Put simply, Sick Puppy is a crazy story about some crazy people in the state known for it’s crazies. It starts starts off with Palmer Stoat, a low-profile, high-in-demand political fixer shooting a half-dead rhino in a backlot estate in Florida and finding out it’s horn is fake and, folks it only gets weirder and weirder from there. Before long there’s a developer with a Barbie fetish, a rogue environmentalist with anger issues, a hitman who listens to 911 calls in his car and a giant, adorable black lab named after  the guitar player from The Byrds. Oh, and there’s Skink, the bald, one-eyed, half-crazy former Governor who lives in the jungle and is one of the more seminal people in modern American fiction. And Skink’s one of the saner ones.

Plotwise, it’s the story about Palmer getting involved in a plan to develop a small, unspoiled island in Florida. The plan is to raze everything and stack the island with condos, beaches and a golf course. He’s tailed by Twilly Spree, an ecoterrorist with a trust fund, who goes out of his way to keep this island pristine. Soon, Stoat’s dog and wife are kidnapped, Russian models are hooked on powdered rhino horn and several psychopaths are roaming the island.

Basically, Sick Puppy is a novel about the lengths some people will go to protect nature and the lengths people will go to develop land. It’s about the two contrasting forces – conservation and construction – and just how far out there these people will get at the extremes.
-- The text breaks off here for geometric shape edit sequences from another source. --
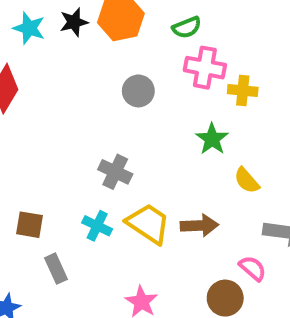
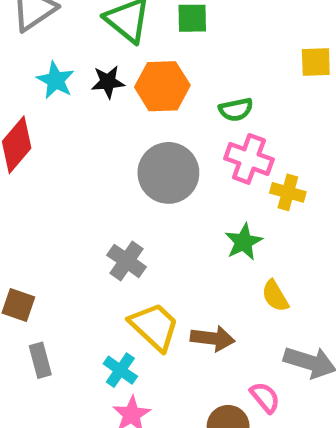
gray circle: (138, 91) -> (168, 173), size x1.6
cyan cross: (97, 226) -> (120, 370), moved

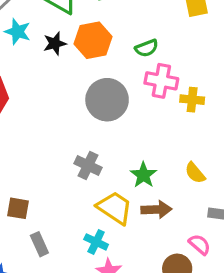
cyan star: (56, 80) -> (18, 32), moved
green star: (244, 242) -> (143, 175), moved

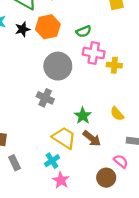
gray cross: (88, 166) -> (45, 98), moved
brown arrow: (156, 209) -> (92, 138), turned 42
cyan cross: (96, 242) -> (52, 161), turned 32

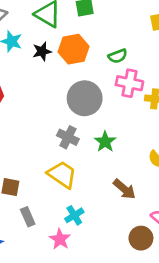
green star: (83, 116) -> (105, 142), moved
yellow trapezoid: (64, 138) -> (62, 174), moved
pink star: (61, 180) -> (60, 239), moved

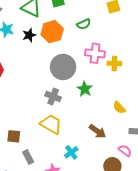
green semicircle: (118, 56) -> (84, 24), moved
green star: (105, 142) -> (85, 89), moved
cyan cross: (74, 215) -> (71, 152), moved

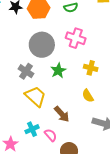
yellow cross: (114, 63) -> (91, 68), moved
yellow trapezoid: (51, 124) -> (35, 96), moved
pink semicircle: (125, 151) -> (51, 135), moved

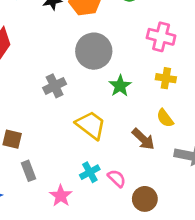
pink cross: (76, 38) -> (161, 37), moved
gray cross: (26, 71) -> (55, 86), moved, turned 35
brown arrow: (62, 114) -> (143, 139), moved

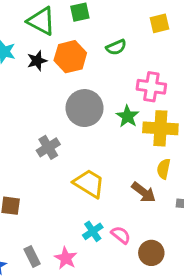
yellow cross: (166, 78) -> (160, 128), size x1.6
green star: (120, 86) -> (127, 116), moved
yellow semicircle: (165, 118) -> (164, 169), turned 54
gray rectangle: (29, 171) -> (32, 256), moved

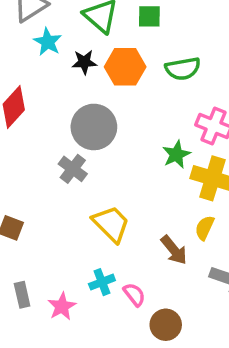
green semicircle: (116, 47) -> (183, 69), size x1.4
gray circle: (85, 108) -> (94, 127), moved
gray cross: (48, 147) -> (73, 169), turned -35

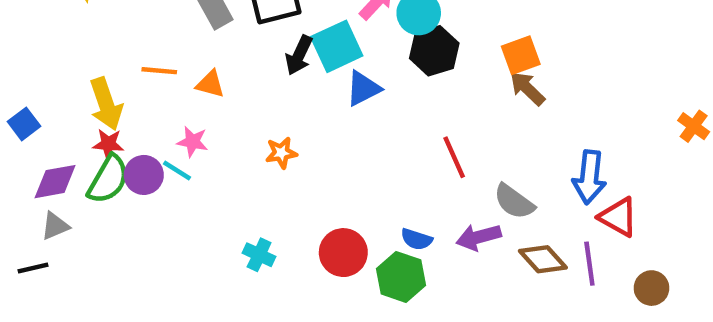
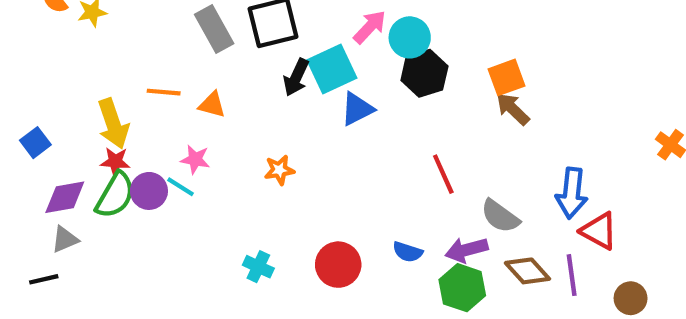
green hexagon: (401, 277) -> (462, 288), moved

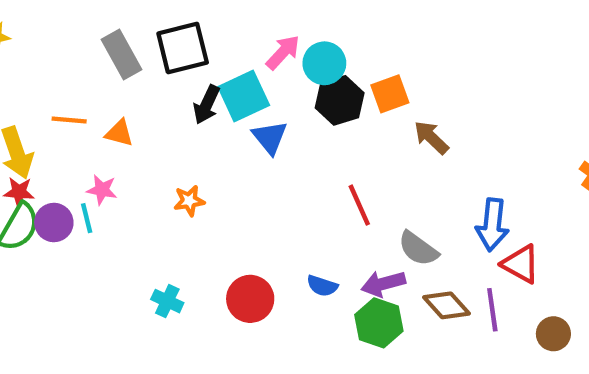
orange square: (506, 77) -> (390, 94), moved
blue triangle: (357, 109) -> (270, 137), turned -42
cyan line: (180, 187) -> (87, 218), turned 44

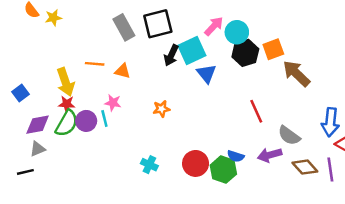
brown arrow: (431, 137) -> (296, 74), size x1.4
green hexagon: (379, 323) -> (223, 170), moved

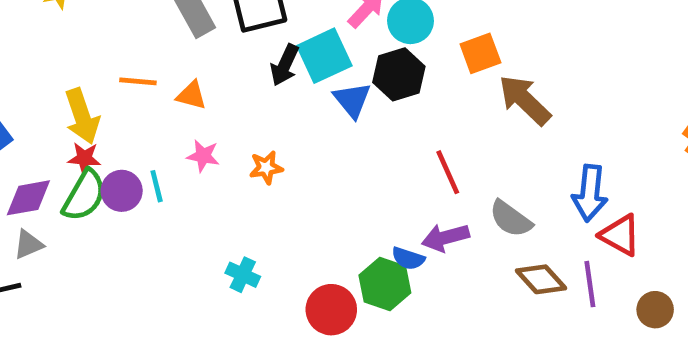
black hexagon: (245, 53) -> (399, 74), moved
pink star: (113, 103) -> (203, 156), moved
purple arrow: (270, 155) -> (445, 237), moved
red circle: (196, 163) -> (331, 310), moved

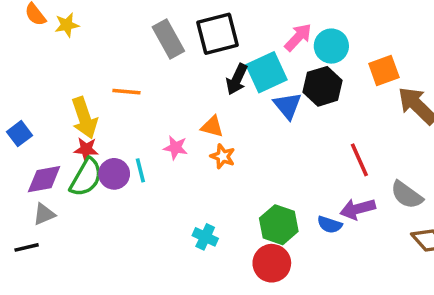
orange triangle: (191, 95) -> (212, 127), moved
orange star: (266, 168) -> (223, 156), turned 30
green hexagon: (385, 284) -> (279, 225), moved

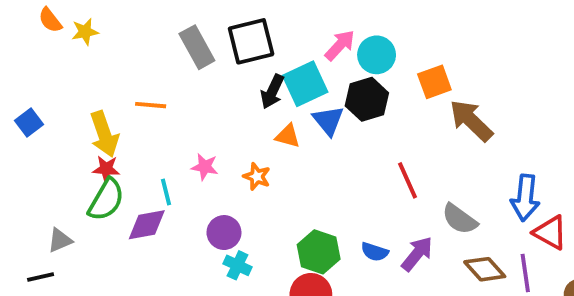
orange triangle: (212, 127) -> (288, 136), moved
blue square: (20, 134) -> (29, 122), moved
purple circle: (114, 174) -> (224, 233), moved
purple diamond: (44, 179) -> (147, 225), moved
purple arrow: (358, 209) -> (417, 254), moved, turned 144

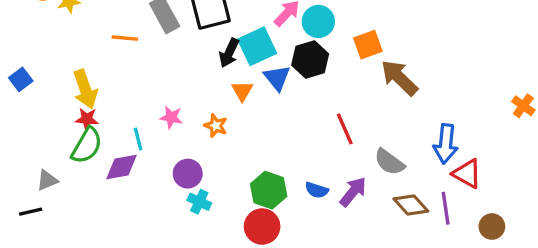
orange line: (151, 105) -> (125, 38), moved
orange triangle: (288, 136) -> (242, 91), turned 45

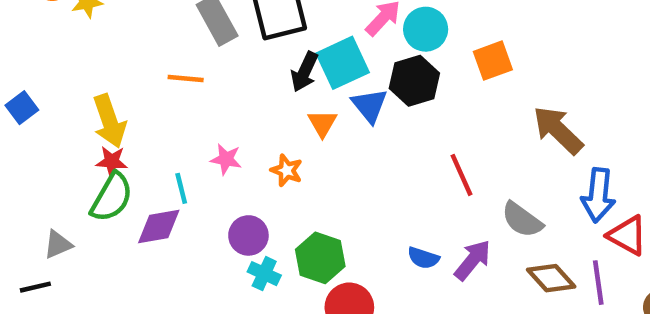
orange line: (125, 38) -> (186, 78), moved
brown arrow: (399, 78) -> (558, 130), moved
green hexagon: (269, 190) -> (320, 258), moved

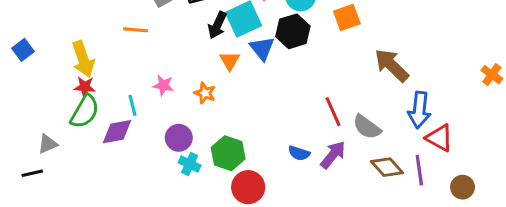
red line: (461, 175) -> (333, 112), moved

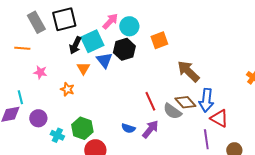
pink star: (163, 85) -> (40, 72), moved
purple circle: (179, 138) -> (38, 118), moved
brown diamond: (387, 167) -> (185, 102), moved

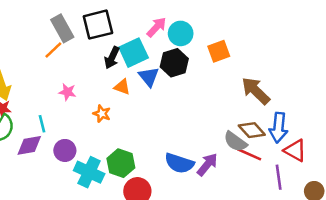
orange line: (22, 48) -> (53, 50), moved, turned -49
orange triangle: (83, 68) -> (122, 87), turned -40
red line: (150, 101) -> (249, 154), moved, turned -42
blue semicircle: (128, 128) -> (179, 163), size x1.6
cyan cross: (57, 135) -> (89, 172), size x1.6

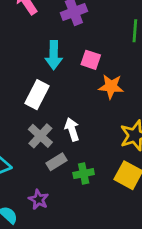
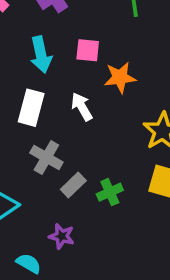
white arrow: (72, 129) -> (82, 107), moved

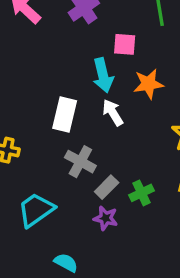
pink square: (88, 50) -> (125, 44), moved
cyan arrow: (41, 55) -> (103, 75), moved
purple star: (62, 236) -> (106, 218), moved

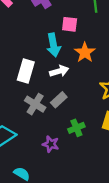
orange star: (148, 84) -> (85, 52), turned -30
white arrow: (113, 112) -> (59, 71), turned 102
gray rectangle: (107, 187) -> (59, 100), moved

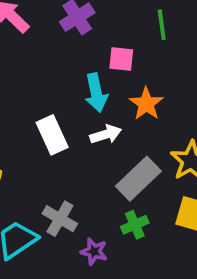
white rectangle: (26, 71) -> (52, 135), turned -40
gray rectangle: (59, 100) -> (138, 179), moved, size x1.6
gray cross: (35, 104) -> (60, 219), moved

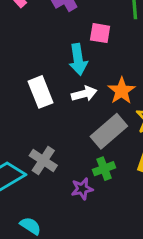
orange star: (146, 104) -> (122, 91), moved
purple star: (94, 251) -> (82, 189), moved, turned -30

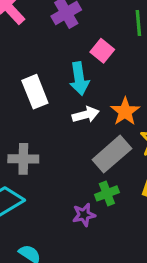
pink square: (100, 33) -> (102, 51), turned 30
white rectangle: (41, 92) -> (35, 92), moved
gray cross: (43, 161) -> (23, 159), moved, turned -32

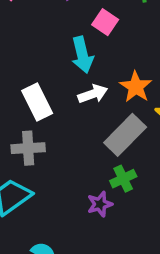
white rectangle: (35, 92) -> (37, 102), moved

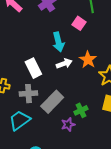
pink square: (105, 22) -> (79, 23), moved
gray rectangle: (125, 135) -> (52, 102), moved

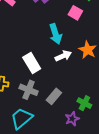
gray cross: (28, 94) -> (29, 90), turned 30
gray rectangle: (52, 102) -> (54, 96), size x0.7
green cross: (81, 110) -> (84, 103), turned -32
Everyone is a little selfish, because they either want to make a ton of money or because they’ve appointed themselves a guardian of nature. And almost everyone lacks any kind of a conscience: even the sympathetic figure of Spree doesn’t have any moral problems with committing serious acts of crime.

And there’s a lot of crime going on here, especially as the novel gets dark: more people get killed then in the average Chandler novel. But Hiaasen’s sense of humor is never far from the surface. It’s funny, with a sense of irony for how insane everything is, even as you’re reading about political bribery, murders and kidnapping. He’s got a real gift for masking outrage over the environment and corruption of government in a cloak of the absurd. It’s a great piece of fiction from Hiaasen, almost a murder mystery in disguise, but also a nice political satire.

Rating: 7/10. It’s a wild, fun read with some interesting subtext about land development, corrupt governments and the ruination of Florida’s wildlife. Recommended, especially for crime fiction fans. I’d argue it’s a great starting point if you’re new to Hiaasen’s fiction, too.